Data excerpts
--

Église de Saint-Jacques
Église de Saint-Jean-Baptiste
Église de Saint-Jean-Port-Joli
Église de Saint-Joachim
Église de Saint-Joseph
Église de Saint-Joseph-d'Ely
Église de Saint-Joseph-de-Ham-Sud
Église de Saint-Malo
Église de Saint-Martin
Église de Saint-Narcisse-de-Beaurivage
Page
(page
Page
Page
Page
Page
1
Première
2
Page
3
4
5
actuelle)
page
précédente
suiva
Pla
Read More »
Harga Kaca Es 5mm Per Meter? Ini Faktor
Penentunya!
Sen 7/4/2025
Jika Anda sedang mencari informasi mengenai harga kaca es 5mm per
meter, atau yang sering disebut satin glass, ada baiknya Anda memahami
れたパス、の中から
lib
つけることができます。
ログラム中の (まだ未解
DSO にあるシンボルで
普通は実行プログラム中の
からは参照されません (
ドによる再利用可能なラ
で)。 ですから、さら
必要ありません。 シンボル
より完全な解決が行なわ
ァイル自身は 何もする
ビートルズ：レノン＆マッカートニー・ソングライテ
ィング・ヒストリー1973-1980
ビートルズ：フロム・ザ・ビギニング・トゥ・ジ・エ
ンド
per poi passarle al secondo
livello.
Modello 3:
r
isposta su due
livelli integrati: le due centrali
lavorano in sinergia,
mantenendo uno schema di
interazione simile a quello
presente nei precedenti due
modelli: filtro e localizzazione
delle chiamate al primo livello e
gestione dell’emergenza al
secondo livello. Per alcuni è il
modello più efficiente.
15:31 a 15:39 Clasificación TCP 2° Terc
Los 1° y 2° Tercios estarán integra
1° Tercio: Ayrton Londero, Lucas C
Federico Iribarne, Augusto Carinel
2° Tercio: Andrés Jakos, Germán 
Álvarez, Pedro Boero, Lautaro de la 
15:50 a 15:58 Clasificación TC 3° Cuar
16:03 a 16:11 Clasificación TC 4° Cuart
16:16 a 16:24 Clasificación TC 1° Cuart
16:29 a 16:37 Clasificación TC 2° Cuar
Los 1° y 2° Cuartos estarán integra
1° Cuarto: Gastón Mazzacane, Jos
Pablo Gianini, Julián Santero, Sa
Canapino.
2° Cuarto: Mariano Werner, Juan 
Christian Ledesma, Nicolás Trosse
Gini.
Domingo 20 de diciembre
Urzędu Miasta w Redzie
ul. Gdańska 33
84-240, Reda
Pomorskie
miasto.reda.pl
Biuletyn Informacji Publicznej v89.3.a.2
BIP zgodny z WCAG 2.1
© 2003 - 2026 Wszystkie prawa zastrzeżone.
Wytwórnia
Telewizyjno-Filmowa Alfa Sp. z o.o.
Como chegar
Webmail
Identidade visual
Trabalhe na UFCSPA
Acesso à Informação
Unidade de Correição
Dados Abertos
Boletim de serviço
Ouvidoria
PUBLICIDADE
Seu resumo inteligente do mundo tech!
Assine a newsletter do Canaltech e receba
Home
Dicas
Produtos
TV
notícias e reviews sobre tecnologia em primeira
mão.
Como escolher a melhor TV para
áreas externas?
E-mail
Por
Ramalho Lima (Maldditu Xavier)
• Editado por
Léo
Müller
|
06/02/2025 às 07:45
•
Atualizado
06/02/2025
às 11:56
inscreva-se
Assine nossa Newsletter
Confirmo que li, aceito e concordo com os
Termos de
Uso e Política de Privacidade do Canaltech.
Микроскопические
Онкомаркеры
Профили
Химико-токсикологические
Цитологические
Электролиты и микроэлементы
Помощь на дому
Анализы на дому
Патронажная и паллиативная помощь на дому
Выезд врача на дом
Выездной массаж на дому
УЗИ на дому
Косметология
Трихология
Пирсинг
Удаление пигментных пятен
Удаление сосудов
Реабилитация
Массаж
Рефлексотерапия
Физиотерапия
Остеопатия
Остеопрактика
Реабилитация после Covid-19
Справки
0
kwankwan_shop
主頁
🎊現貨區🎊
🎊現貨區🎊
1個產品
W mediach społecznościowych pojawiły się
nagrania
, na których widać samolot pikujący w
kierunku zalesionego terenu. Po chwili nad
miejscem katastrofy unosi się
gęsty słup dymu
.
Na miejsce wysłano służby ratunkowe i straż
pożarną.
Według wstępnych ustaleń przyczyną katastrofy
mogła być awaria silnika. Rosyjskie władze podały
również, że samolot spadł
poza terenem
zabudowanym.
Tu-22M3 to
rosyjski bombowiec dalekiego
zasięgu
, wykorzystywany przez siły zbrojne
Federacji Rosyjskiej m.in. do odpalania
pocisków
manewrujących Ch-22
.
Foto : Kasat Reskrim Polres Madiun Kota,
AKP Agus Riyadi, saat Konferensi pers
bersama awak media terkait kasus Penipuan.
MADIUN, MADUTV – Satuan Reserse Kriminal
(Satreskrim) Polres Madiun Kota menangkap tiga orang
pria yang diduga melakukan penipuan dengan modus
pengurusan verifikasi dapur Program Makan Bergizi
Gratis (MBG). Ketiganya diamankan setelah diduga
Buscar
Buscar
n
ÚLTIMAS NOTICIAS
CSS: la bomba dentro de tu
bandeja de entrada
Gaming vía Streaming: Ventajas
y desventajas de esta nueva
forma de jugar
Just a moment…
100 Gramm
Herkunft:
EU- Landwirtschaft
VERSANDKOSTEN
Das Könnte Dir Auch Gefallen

--

■ EXERCISE ■
All entries are to be copied exactly as they read.

■ OUTPUT BELOW ■
Église de Saint-Jacques
Église de Saint-Jean-Baptiste
Église de Saint-Jean-Port-Joli
Église de Saint-Joachim
Église de Saint-Joseph
Église de Saint-Joseph-d'Ely
Église de Saint-Joseph-de-Ham-Sud
Église de Saint-Malo
Église de Saint-Martin
Église de Saint-Narcisse-de-Beaurivage
Page
(page
Page
Page
Page
Page
1
Première
2
Page
3
4
5
actuelle)
page
précédente
suiva
Pla
Read More »
Harga Kaca Es 5mm Per Meter? Ini Faktor
Penentunya!
Sen 7/4/2025
Jika Anda sedang mencari informasi mengenai harga kaca es 5mm per
meter, atau yang sering disebut satin glass, ada baiknya Anda memahami
れたパス、の中から
lib
つけることができます。
ログラム中の (まだ未解
DSO にあるシンボルで
普通は実行プログラム中の
からは参照されません (
ドによる再利用可能なラ
で)。 ですから、さら
必要ありません。 シンボル
より完全な解決が行なわ
ァイル自身は 何もする
ビートルズ：レノン＆マッカートニー・ソングライテ
ィング・ヒストリー1973-1980
ビートルズ：フロム・ザ・ビギニング・トゥ・ジ・エ
ンド
per poi passarle al secondo
livello.
Modello 3:
r
isposta su due
livelli integrati: le due centrali
lavorano in sinergia,
mantenendo uno schema di
interazione simile a quello
presente nei precedenti due
modelli: filtro e localizzazione
delle chiamate al primo livello e
gestione dell’emergenza al
secondo livello. Per alcuni è il
modello più efficiente.
15:31 a 15:39 Clasificación TCP 2° Terc
Los 1° y 2° Tercios estarán integra
1° Tercio: Ayrton Londero, Lucas C
Federico Iribarne, Augusto Carinel
2° Tercio: Andrés Jakos, Germán 
Álvarez, Pedro Boero, Lautaro de la 
15:50 a 15:58 Clasificación TC 3° Cuar
16:03 a 16:11 Clasificación TC 4° Cuart
16:16 a 16:24 Clasificación TC 1° Cuart
16:29 a 16:37 Clasificación TC 2° Cuar
Los 1° y 2° Cuartos estarán integra
1° Cuarto: Gastón Mazzacane, Jos
Pablo Gianini, Julián Santero, Sa
Canapino.
2° Cuarto: Mariano Werner, Juan 
Christian Ledesma, Nicolás Trosse
Gini.
Domingo 20 de diciembre
Urzędu Miasta w Redzie
ul. Gdańska 33
84-240, Reda
Pomorskie
miasto.reda.pl
Biuletyn Informacji Publicznej v89.3.a.2
BIP zgodny z WCAG 2.1
© 2003 - 2026 Wszystkie prawa zastrzeżone.
Wytwórnia
Telewizyjno-Filmowa Alfa Sp. z o.o.
Como chegar
Webmail
Identidade visual
Trabalhe na UFCSPA
Acesso à Informação
Unidade de Correição
Dados Abertos
Boletim de serviço
Ouvidoria
PUBLICIDADE
Seu resumo inteligente do mundo tech!
Assine a newsletter do Canaltech e receba
Home
Dicas
Produtos
TV
notícias e reviews sobre tecnologia em primeira
mão.
Como escolher a melhor TV para
áreas externas?
E-mail
Por
Ramalho Lima (Maldditu Xavier)
• Editado por
Léo
Müller
|
06/02/2025 às 07:45
•
Atualizado
06/02/2025
às 11:56
inscreva-se
Assine nossa Newsletter
Confirmo que li, aceito e concordo com os
Termos de
Uso e Política de Privacidade do Canaltech.
Микроскопические
Онкомаркеры
Профили
Химико-токсикологические
Цитологические
Электролиты и микроэлементы
Помощь на дому
Анализы на дому
Патронажная и паллиативная помощь на дому
Выезд врача на дом
Выездной массаж на дому
УЗИ на дому
Косметология
Трихология
Пирсинг
Удаление пигментных пятен
Удаление сосудов
Реабилитация
Массаж
Рефлексотерапия
Физиотерапия
Остеопатия
Остеопрактика
Реабилитация после Covid-19
Справки
0
kwankwan_shop
主頁
🎊現貨區🎊
🎊現貨區🎊
1個產品
W mediach społecznościowych pojawiły się
nagrania
, na których widać samolot pikujący w
kierunku zalesionego terenu. Po chwili nad
miejscem katastrofy unosi się
gęsty słup dymu
.
Na miejsce wysłano służby ratunkowe i straż
pożarną.
Według wstępnych ustaleń przyczyną katastrofy
mogła być awaria silnika. Rosyjskie władze podały
również, że samolot spadł
poza terenem
zabudowanym.
Tu-22M3 to
rosyjski bombowiec dalekiego
zasięgu
, wykorzystywany przez siły zbrojne
Federacji Rosyjskiej m.in. do odpalania
pocisków
manewrujących Ch-22
.
Foto : Kasat Reskrim Polres Madiun Kota,
AKP Agus Riyadi, saat Konferensi pers
bersama awak media terkait kasus Penipuan.
MADIUN, MADUTV – Satuan Reserse Kriminal
(Satreskrim) Polres Madiun Kota menangkap tiga orang
pria yang diduga melakukan penipuan dengan modus
pengurusan verifikasi dapur Program Makan Bergizi
Gratis (MBG). Ketiganya diamankan setelah diduga
Buscar
Buscar
n
ÚLTIMAS NOTICIAS
CSS: la bomba dentro de tu
bandeja de entrada
Gaming vía Streaming: Ventajas
y desventajas de esta nueva
forma de jugar
Just a moment…
100 Gramm
Herkunft:
EU- Landwirtschaft
VERSANDKOSTEN
Das Könnte Dir Auch Gefallen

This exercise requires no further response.